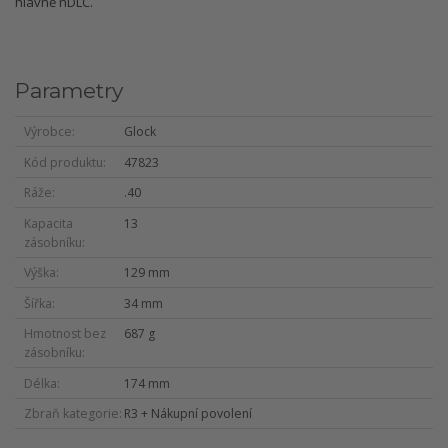
hlavně nDLC.
Parametry
Výrobce
Glock
Kód produktu
47823
Ráže
.40
Kapacita
13
zásobníku
Výška
129 mm
Šířka
34 mm
Hmotnost bez
687 g
zásobníku
Délka
174 mm
Zbraň kategorie
R3 + Nákupní povolení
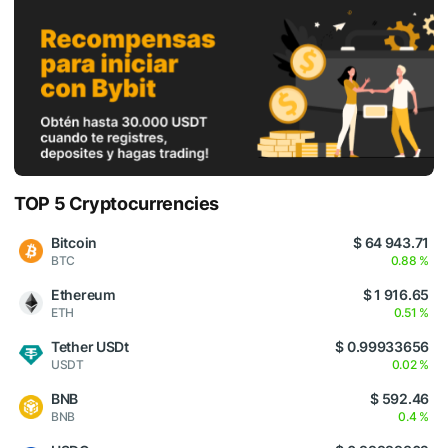
TOP 5 Cryptocurrencies
Bitcoin
$ 64 943.71
BTC
0.88 %
Ethereum
$ 1 916.65
ETH
0.51 %
Tether USDt
$ 0.99933656
USDT
0.02 %
BNB
$ 592.46
BNB
0.4 %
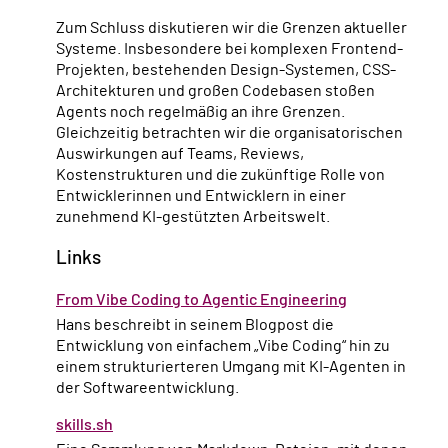
Zum Schluss diskutieren wir die Grenzen aktueller
Systeme. Insbesondere bei komplexen Frontend-
Projekten, bestehenden Design-Systemen, CSS-
Architekturen und großen Codebasen stoßen
Agents noch regelmäßig an ihre Grenzen.
Gleichzeitig betrachten wir die organisatorischen
Auswirkungen auf Teams, Reviews,
Kostenstrukturen und die zukünftige Rolle von
Entwicklerinnen und Entwicklern in einer
zunehmend KI-gestützten Arbeitswelt.
Links
From Vibe Coding to Agentic Engineering
Hans beschreibt in seinem Blogpost die
Entwicklung von einfachem „Vibe Coding“ hin zu
einem strukturierteren Umgang mit KI-Agenten in
der Softwareentwicklung.
skills.sh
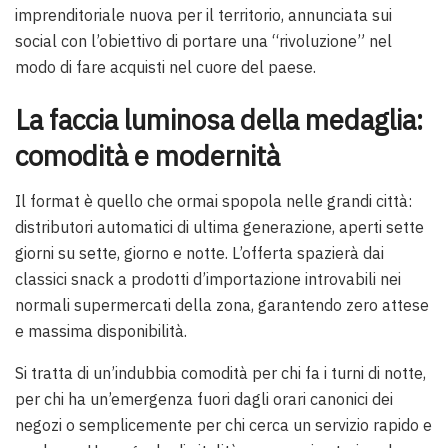
imprenditoriale nuova per il territorio, annunciata sui
social con l’obiettivo di portare una “rivoluzione” nel
modo di fare acquisti nel cuore del paese.
La faccia luminosa della medaglia:
comodità e modernità
Il format è quello che ormai spopola nelle grandi città:
distributori automatici di ultima generazione, aperti sette
giorni su sette, giorno e notte. L’offerta spazierà dai
classici snack a prodotti d’importazione introvabili nei
normali supermercati della zona, garantendo zero attese
e massima disponibilità.
Si tratta di un’indubbia comodità per chi fa i turni di notte,
per chi ha un’emergenza fuori dagli orari canonici dei
negozi o semplicemente per chi cerca un servizio rapido e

* * * * *

→ **TRY IT**
When the line with "La faccia luminosa" is reached in the data above, begin copying, and stop after the line with "per chi ha un’emergenza"; copy each line exactly, both ends included.

→ **ANSWER**
La faccia luminosa della medaglia:
comodità e modernità
Il format è quello che ormai spopola nelle grandi città:
distributori automatici di ultima generazione, aperti sette
giorni su sette, giorno e notte. L’offerta spazierà dai
classici snack a prodotti d’importazione introvabili nei
normali supermercati della zona, garantendo zero attese
e massima disponibilità.
Si tratta di un’indubbia comodità per chi fa i turni di notte,
per chi ha un’emergenza fuori dagli orari canonici dei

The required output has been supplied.